One number is the whole answer: how many lines of the material hold "като".

________________________________________

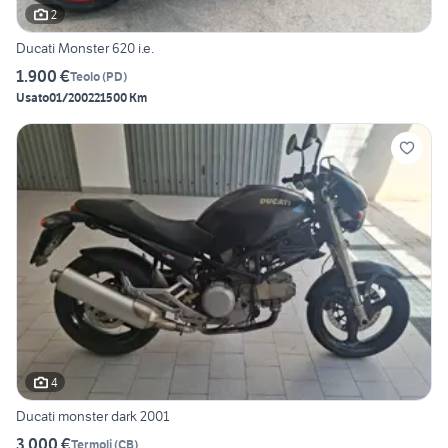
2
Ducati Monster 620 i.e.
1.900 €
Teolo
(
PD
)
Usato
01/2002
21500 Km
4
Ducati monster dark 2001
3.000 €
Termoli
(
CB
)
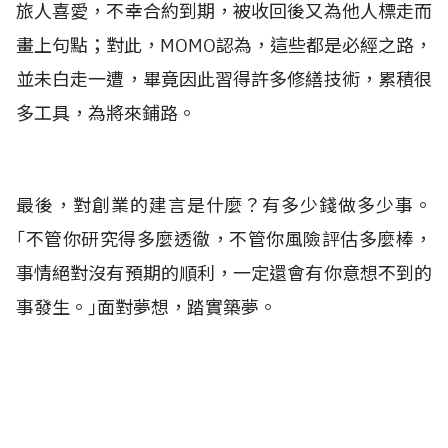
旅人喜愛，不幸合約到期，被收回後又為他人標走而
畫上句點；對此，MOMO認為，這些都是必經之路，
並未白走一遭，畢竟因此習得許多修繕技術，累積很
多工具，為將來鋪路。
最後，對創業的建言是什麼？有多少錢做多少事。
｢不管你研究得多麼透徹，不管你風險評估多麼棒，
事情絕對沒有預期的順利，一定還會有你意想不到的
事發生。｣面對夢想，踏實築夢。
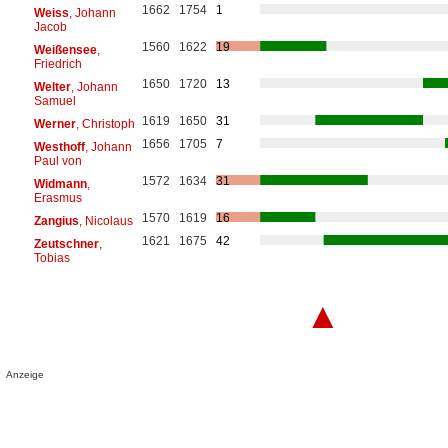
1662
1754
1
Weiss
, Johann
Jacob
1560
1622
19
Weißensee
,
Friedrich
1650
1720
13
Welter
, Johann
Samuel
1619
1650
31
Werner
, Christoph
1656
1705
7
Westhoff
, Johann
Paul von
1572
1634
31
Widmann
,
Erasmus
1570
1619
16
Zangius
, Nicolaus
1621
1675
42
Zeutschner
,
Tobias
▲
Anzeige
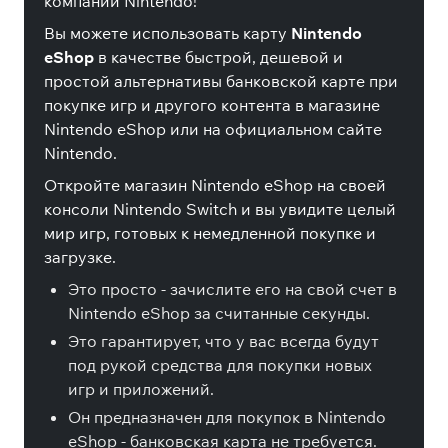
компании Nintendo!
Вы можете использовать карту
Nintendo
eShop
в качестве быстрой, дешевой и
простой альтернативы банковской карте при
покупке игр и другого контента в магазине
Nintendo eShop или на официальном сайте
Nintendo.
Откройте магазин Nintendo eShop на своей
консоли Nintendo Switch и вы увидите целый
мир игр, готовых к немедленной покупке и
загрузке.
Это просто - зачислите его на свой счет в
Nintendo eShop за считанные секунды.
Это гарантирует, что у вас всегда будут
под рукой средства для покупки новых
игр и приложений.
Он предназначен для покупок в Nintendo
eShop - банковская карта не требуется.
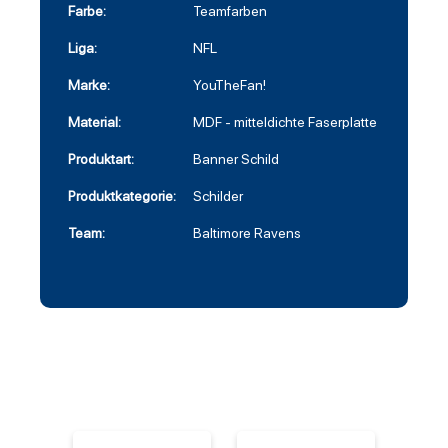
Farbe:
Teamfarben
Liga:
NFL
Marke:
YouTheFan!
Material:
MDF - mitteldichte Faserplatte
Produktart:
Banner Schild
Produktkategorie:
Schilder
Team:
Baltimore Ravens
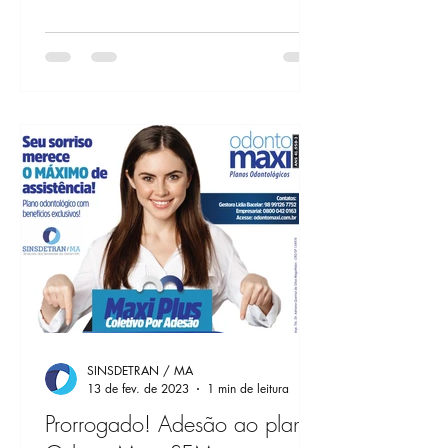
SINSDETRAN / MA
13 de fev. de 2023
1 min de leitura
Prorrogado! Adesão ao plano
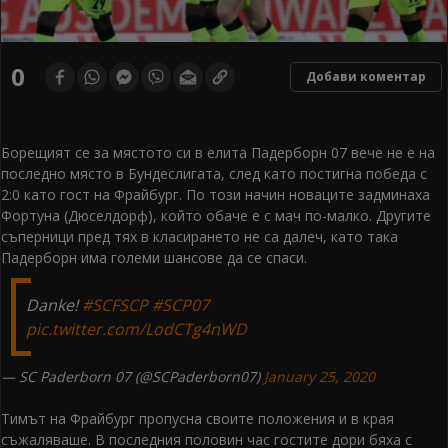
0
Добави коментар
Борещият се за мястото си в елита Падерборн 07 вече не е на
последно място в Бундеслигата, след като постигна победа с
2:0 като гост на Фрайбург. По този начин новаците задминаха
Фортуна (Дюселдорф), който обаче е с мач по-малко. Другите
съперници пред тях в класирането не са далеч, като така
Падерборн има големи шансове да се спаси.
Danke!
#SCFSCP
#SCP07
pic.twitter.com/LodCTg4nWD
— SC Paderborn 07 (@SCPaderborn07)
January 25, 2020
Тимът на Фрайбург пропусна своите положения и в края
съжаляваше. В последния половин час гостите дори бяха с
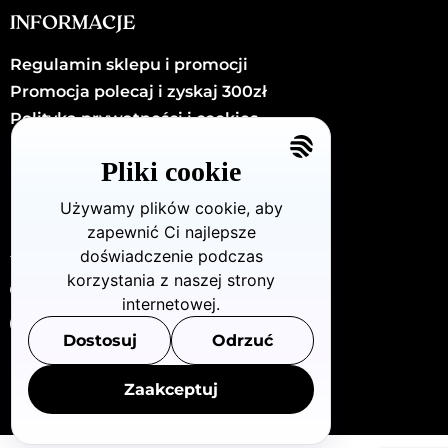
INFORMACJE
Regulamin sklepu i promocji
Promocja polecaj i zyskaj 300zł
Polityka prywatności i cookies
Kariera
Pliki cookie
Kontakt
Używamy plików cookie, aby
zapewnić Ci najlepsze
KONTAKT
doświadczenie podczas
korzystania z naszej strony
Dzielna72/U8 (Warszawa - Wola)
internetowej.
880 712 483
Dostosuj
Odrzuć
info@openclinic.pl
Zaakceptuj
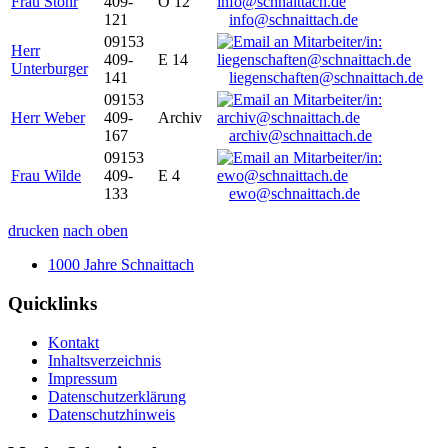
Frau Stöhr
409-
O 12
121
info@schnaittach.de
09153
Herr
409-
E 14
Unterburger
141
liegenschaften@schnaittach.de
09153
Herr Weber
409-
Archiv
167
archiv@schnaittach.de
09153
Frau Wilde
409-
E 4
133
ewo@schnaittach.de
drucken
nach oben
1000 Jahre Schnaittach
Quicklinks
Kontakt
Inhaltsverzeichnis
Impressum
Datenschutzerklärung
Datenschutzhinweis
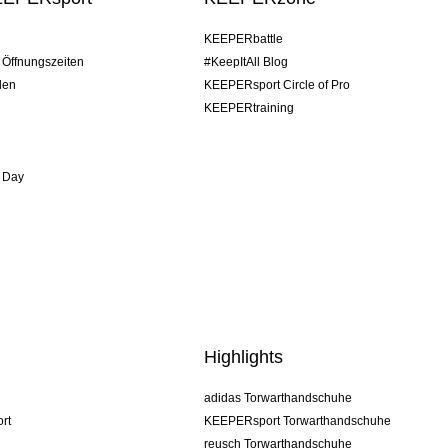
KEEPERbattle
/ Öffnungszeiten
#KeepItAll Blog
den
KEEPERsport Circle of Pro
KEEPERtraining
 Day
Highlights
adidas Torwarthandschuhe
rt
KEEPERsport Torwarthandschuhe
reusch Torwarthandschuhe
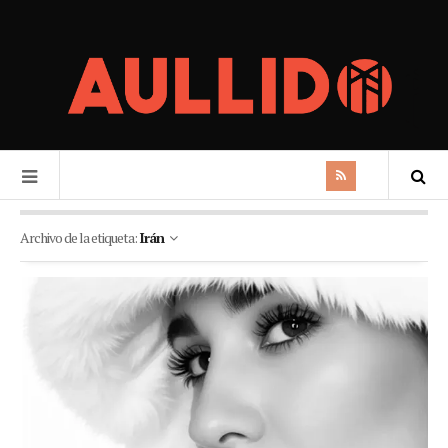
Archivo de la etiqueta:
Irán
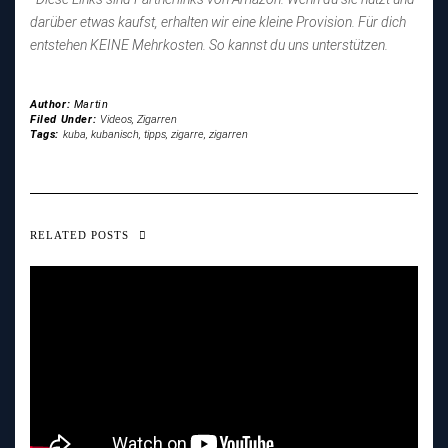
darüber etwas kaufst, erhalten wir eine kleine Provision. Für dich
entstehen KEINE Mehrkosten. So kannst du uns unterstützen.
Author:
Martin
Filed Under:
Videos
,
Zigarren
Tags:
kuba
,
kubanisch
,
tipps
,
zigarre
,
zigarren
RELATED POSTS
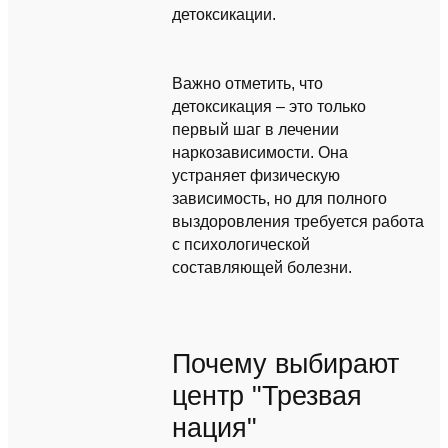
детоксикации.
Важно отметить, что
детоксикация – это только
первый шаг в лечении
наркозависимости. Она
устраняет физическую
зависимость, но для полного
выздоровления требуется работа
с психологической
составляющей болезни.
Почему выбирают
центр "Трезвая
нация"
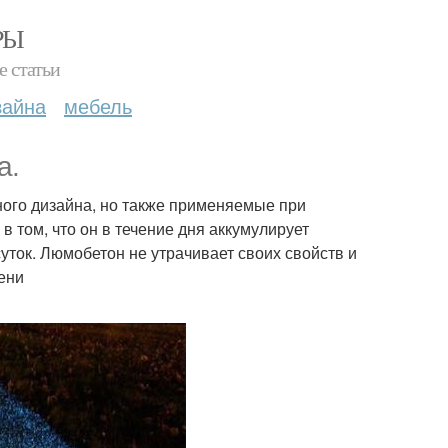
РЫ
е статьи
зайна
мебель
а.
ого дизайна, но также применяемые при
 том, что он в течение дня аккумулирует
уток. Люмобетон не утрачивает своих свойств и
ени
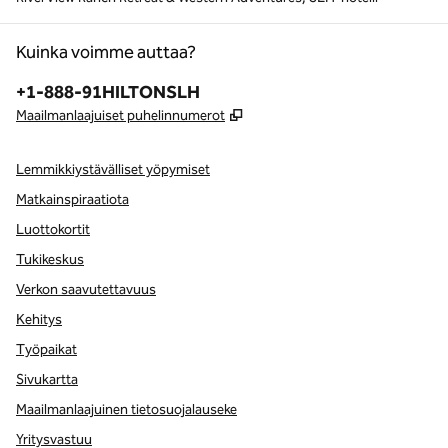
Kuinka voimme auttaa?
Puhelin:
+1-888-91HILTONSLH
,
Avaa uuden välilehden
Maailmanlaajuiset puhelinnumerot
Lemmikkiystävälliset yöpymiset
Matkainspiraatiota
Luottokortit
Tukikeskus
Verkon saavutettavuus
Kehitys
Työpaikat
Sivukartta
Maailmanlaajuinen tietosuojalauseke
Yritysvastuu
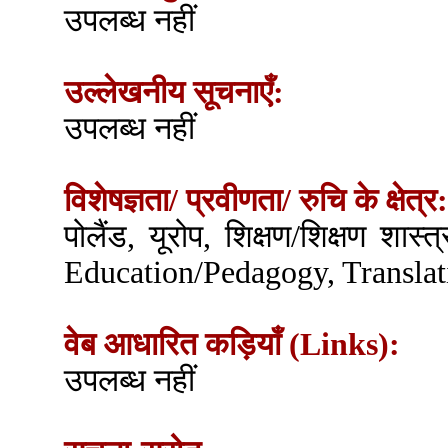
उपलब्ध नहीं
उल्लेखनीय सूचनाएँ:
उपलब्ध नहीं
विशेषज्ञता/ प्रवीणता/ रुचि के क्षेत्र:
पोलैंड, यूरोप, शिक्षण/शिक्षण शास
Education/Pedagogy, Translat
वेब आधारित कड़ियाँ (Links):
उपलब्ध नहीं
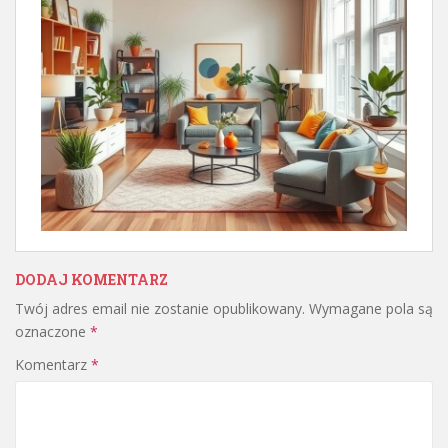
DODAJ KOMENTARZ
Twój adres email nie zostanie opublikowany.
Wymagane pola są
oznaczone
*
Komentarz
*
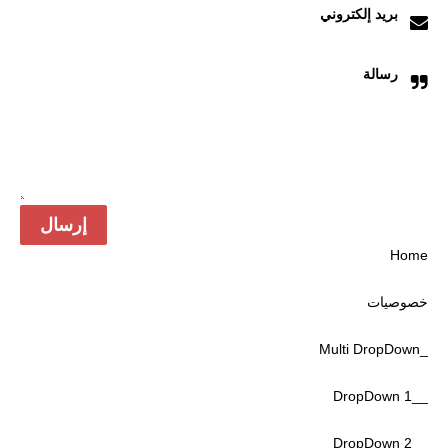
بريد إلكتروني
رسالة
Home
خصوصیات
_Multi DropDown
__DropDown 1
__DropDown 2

________________________________________

Answer below
3